The most recent stab to her political position follows the mass New Year’s Eve sexual assaults and other attacks on women in the city of Cologne, Germany that were attributed to gangs of mostly migrant men. These attacks further inflamed the debate in the country over her policy toward the refugees.
“European policymakers are struggling to resolve the refugee and migration crisis, which follows in the wake of a list of challenges … and is emerging as a significant source of political risk,” writes Fordham.
“The potential for the refugee and migration crisis to destabilize the EU could eventually overshadow Grexit (in any case a lower risk for 2016 than in previous years).

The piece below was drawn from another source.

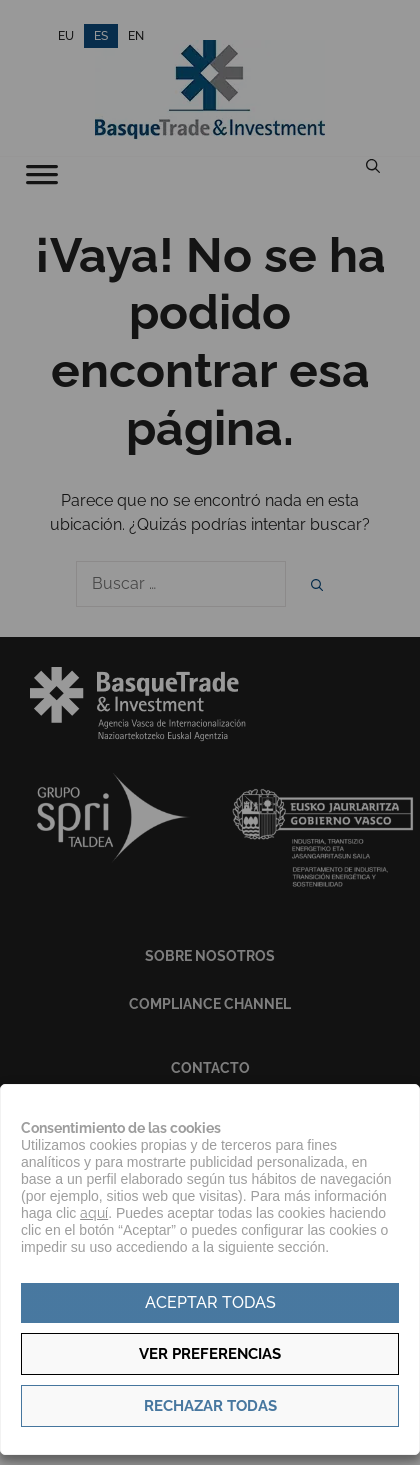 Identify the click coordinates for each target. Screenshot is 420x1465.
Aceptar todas (210, 1302)
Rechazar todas (210, 1406)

Could it also be the undoing of the European politician who has done the most to attempt to address it?” she asks in the research note.
Notably, a weaker Merkel could mark a shift in Europe’s trajectory, which Eurasia Group president Ian Bremmer and chairman Cliff Kupchan argued in their top risks for 2016 report.

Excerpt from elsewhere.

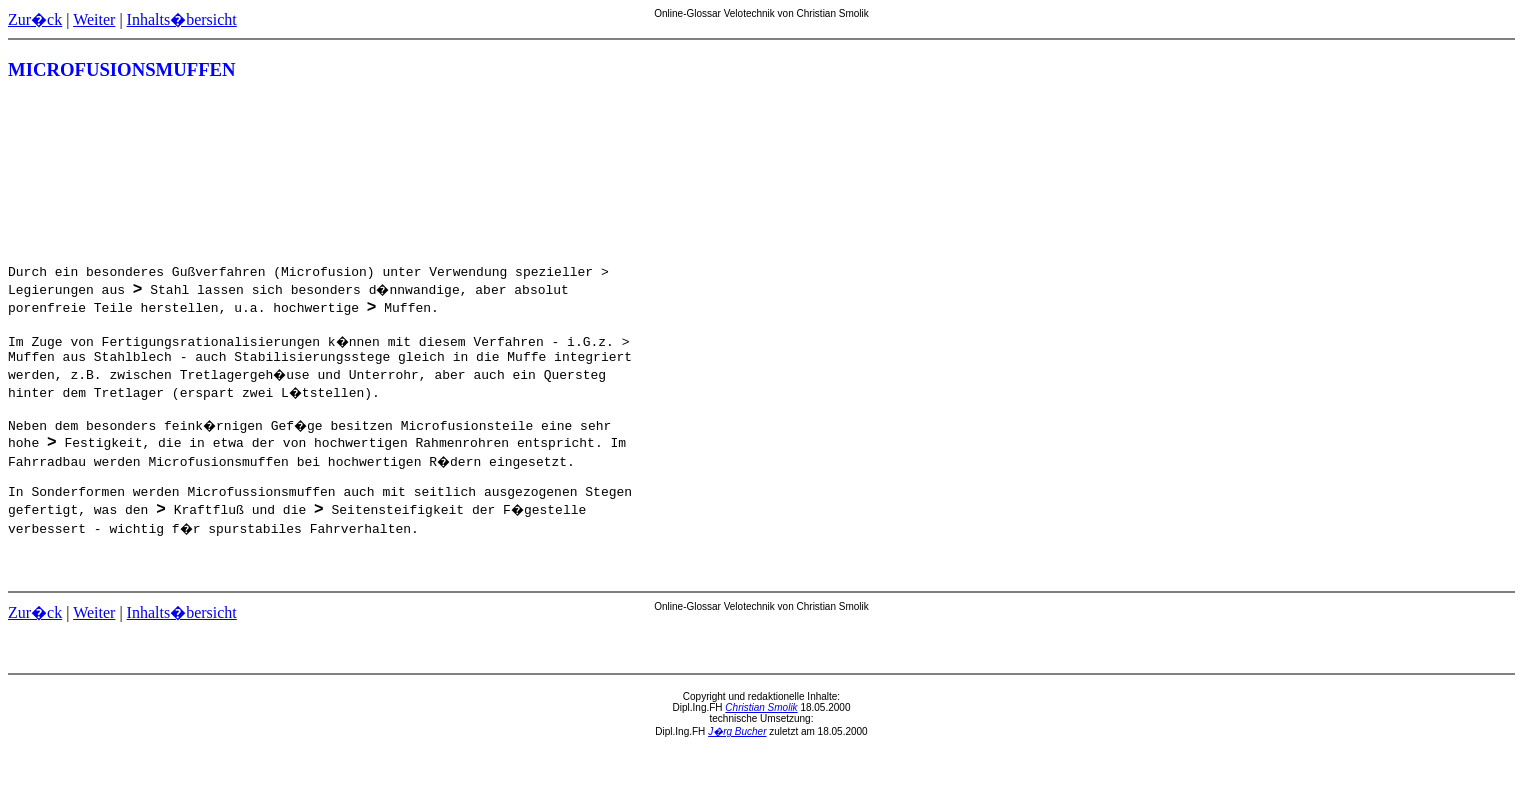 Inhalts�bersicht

“This year, Merkel’s extraordinary welcome to refugees will draw fewer followers inside her own country, and virtually none outside it,” they wrote in the report. “This will undermine her political position, and could encourage a domestic challenger over the coming months.”
“That leaves Europe with less ability to respond collectively to any crisis (expected or otherwise),” they noted — a point that’s especially significant given that, as mentioned above, Merkel has long acted as the de facto European leader in collective crises.
Additionally, Merkel has been the “biggest advocate of open Europe” — or a Europe that’s open to the world, and has borders between (most) European states open to one another. So, if she is in a weaker position, “open Europe,” too, could now be at risk.
“It creates a dramatic change in how Europe interacts with itself and with the rest of the world,” Bremmer and Kupchan wrote. “More resentment toward Germany from others in Europe will undermine its political capital. The refugee issue will play out across Europe as the proximate cause.”
Ultimately, the “Merkel-exit” is not something that will necessarily happen — as noted above Fordham.
But it’s hard to argue against the fact that her political position has already weakened — especially given that so many people did not support her decision regarding the refugees.
And that in it of itself is a big change for Europe.